Prof. Thomas Canhao Xu
BNU-HKBU United International College
Circular Economy, Leadership
Speech Title: Hardware/Software Codesign of Efficient Deep Learning Algorithms
Abstract: The efficiency of machine learning and deep learning algorithms is more and more important nowadays. Improving accuracy without considering model efficiency is undesirable. Deep learning algorithms on embedded devices, such as educational devices and/or educational robots, often have demanding real-time requirements. For example, object recognition systems based on cameras usually require a latency of hundreds of milliseconds to respond to events in a timely manner. Commercial embedded devices sometimes offload the machine learning algorithms to the cloud. However, network connection quality and speed are becoming another challenging constraint for these devices. Another choice is to implement a high efficient deep learning algorithm on the embedded device, which isn’t affected by the internet connection. Enabling deep learning on the embedded device is difficult. The main characteristic of embedded devices is low power, which usually means the limited computational capability of the processor and limited size of the memory. From the perspective of software/hardware codesign, in order to speed up the processing speed of deep learning and image recognition algorithms, optimizations at both the algorithmic and hardware-level are required.
Prof. Ying Yang
Professor, Ph.D., master supervisor, graduated from Beijing University of Aeronautics and Astronautics with a bachelor's degree in electronic information engineering in 1991. In 1996, She graduated from Guangxi University with a master's degree in automatic control. She graduated from the School of Information of Donghua University in 2006 with a doctorate degree. From January to May 2010, she went to the University of Vermont in the United States as a visiting scholar. Post-doctorate from Fudan University in 2013.
Presided over and mainly participated in 20 national, provincial and ministerial scientific research projects, presided over 1 national SME innovation project, mainly participated in 1 National Natural Science Foundation project, presided over the Guangxi Natural Science Foundation project << OGSA-based distributed flow in P2P environment Research on data query processing>> etc. 2 items, presided over the Guangxi Education Department project <<Research on the Component-based Union Resource Plan (URP)>>, presided over 3 science fund projects of Guangxi University, mainly participated in 1 National Natural Science Foundation of China , Guangxi Science and Technology Research Project <<Information Management and Analysis System for Patients with Chronic Multiple Diseases>>, <<Key Application Demonstration of Logistics Informatization for Modern Business Chain Enterprises>>, <<Free Handwritten Digital Form Automatic Recognition System>> and other five items, Mainly participated in the Guangxi Department of Health project "Development and Application of Information Management and Analysis System for Patients with Chronic Viral Hepatitis", and mainly participated in 5 scientific and technological projects in Nanning.
SCHOOL OF C.S. OF XUT
Dr.
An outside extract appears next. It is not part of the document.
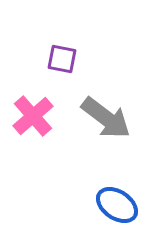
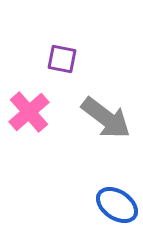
pink cross: moved 4 px left, 4 px up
Wei Wei is an associate professor of School of Computer Science and Engineering，Xi'an University of Technology, Xi'an 710048, China. He is a senior member of IEEE, CCF. He received his Ph.D. and M.S. degrees from Xi'an Jiaotong University in 2011 and 2005, respectively. He ran many funded research projects as principal investigator and technical members. His research interest is in the area of wireless networks, wireless sensor networks Application, Image Processing, Mobile Computing, Distributed Computing, and Pervasive Computing, Internet of Things, Sensor Data Clouds, etc. He has published around one hundred research papers in international conferences and journals. He is an editorial board member of FGCS, IEEE Access, AHSWN, IEICE, KSII, etc. He is a TPC member of many conferences and regular reviewer of IEEE TPDS, TVT, TIP, TMC, TWC, JNCA and many other Elsevier journals.
|Dr. Sandeep Saxena|
Galgotias College of Engineering and Technology, Greater Noida, India.
Cloud Computing, Information Security, Blockchain Technology
Speech Title: Vulnerability Assessment (Topic of Cyber Security)
Abstract: Vulnerability Assessment (VA) is the process of identifying technical vulnerabilities in computers and networks as well as weaknesses in policies and practices relating to the operation of the systems. It evaluates if the system is susceptible to any known vulnerabilities, assigns severity levels to those vulnerabilities, and recommends remediation or mitigation, if and whenever needed. We have to establish the security baseline before starting the process of vulnerability assessment. Administrative support is the key to perform the vulnerability assessment in the system.